*** EXERCISE DATA ***
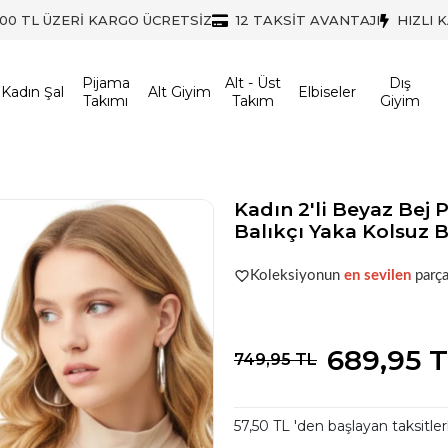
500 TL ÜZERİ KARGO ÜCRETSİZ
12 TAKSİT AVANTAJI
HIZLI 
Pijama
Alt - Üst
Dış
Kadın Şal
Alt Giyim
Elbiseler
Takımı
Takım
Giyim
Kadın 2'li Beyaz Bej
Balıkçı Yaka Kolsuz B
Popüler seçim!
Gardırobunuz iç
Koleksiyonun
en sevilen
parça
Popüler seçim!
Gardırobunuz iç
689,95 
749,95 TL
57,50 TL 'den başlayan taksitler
*** End of EXERCISE DATA ***
* [DIRECTIONS]
Return all the data above as written, leaving out only the pictures.

* [COMPLETED EXERCISE]
500 TL ÜZERİ KARGO ÜCRETSİZ
12 TAKSİT AVANTAJI
HIZLI 
Pijama
Alt - Üst
Dış
Kadın Şal
Alt Giyim
Elbiseler
Takımı
Takım
Giyim
Kadın 2'li Beyaz Bej
Balıkçı Yaka Kolsuz B
Popüler seçim!
Gardırobunuz iç
Koleksiyonun
en sevilen
parça
Popüler seçim!
Gardırobunuz iç
689,95 
749,95 TL
57,50 TL 'den başlayan taksitler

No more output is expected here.